Building from the overall logic model and the more detailed logic models developed for the AF4Q programmatic interventions, the evaluation team developed both formative and summative research questions that corresponded to each programmatic area, the alliance organizations, and the hypothesized intermediate and long-term outcomes of the program. Using those research questions as a guide, the evaluation team then laid out a plan for collecting the needed qualitative and quantitative data (see the online eAppendix for an overview of data). The qualitative data included key informant interviews; observations of principal meetings, discussions, and events; and the compilation of both projectwide and alliance-specific documentation. Quantitative data were obtained from 3 longitudinal surveys (using control groups where possible) and other secondary data sources, such as Medicare claims data from the Dartmouth Group, commercial claims data from MarketScan, and survey data from the Behavioral Risk Factor Surveillance System.

Systematic Monitoring of Program and Environmental Change

During the AF4Q initiative, RWJF and the National Program Office (NPO) enacted many substantial changes to the initiative, including modifications to the requirements in existing programmatic areas, the addition of new programmatic areas, and an expansion of the overall focus of the program, from ambulatory care for people with a specific set of chronic illnesses to all inpatient and outpatient care. (See the article by Scanlon et al in this supplement for a more detailed description of the phases of the AF4Q program.4) Monitoring these changes on a program level, and how the alliances adapted to them, became an important aspect of the formative evaluation effort; the team recognized that this work was essential to its ability to assess the program and its outcomes, including the level of alliance fidelity to the interventions and the degree to which observed changes in outcomes could be attributed to the program.

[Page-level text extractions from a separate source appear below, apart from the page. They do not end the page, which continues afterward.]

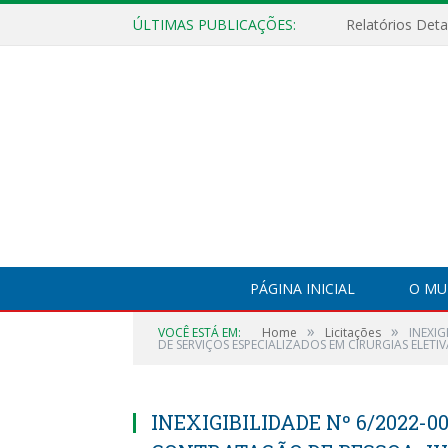
ÚLTIMAS PUBLICAÇÕES:
PÁGINA INICIAL
O MU
»
»
VOCÊ ESTÁ EM:
Home
Licitações
INEXI
DE SERVIÇOS ESPECIALIZADOS EM CIRURGIAS ELETI
INEXIGIBILIDADE Nº 6/2022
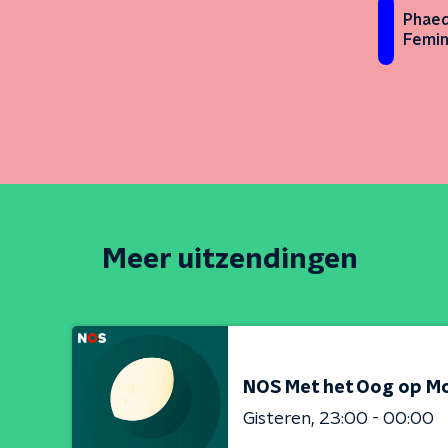
Phaed
Femin
Meer uitzendingen
NOS Met het Oog op M
Gisteren
23:00 - 00:00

Additionally, although there was only a limited amount of AF4Q-like activity at the start of the program, soon after the AF4Q initiative launched, new programs that affected many AF4Q alliances were established (eg, the federal government’s Chartered Value Exchange program and the Office of the National Coordinator’s [ONC’s] health information technology projects). Once the ACA was passed in 2010, the pace of change escalated. Dozens of programs aimed at community (and often multi-stakeholder) approaches to improving healthcare quality and cost were launched during the second, third, and fourth funding cycles of the AF4Q initiative. These programs were funded by agencies such as the CMS’s Innovation Center, the Patient-Centered Outcomes Research Institute, the ONC, and others.

The tremendous amount of policy and contextual change meant that attributing observable change to the AF4Q initiative would be even more difficult than anticipated at the outset of the evaluation. To help inform its summative work, the evaluation team followed and documented policy changes at the national level, as well as at the state level for those states with an AF4Q presence. Additionally, the team tracked (ie, followed and documented) alliance involvement in the myriad of health improvement programs that developed during the AF4Q program years. Because of the high volume of environmental change, the evaluation team also conducted “vantage” interviews with a sample of national leaders in health policy to hear perspectives about the AF4Q initiative and its role in the national conversation related to community-based healthcare improvement (see the online eAppendix for details about this effort).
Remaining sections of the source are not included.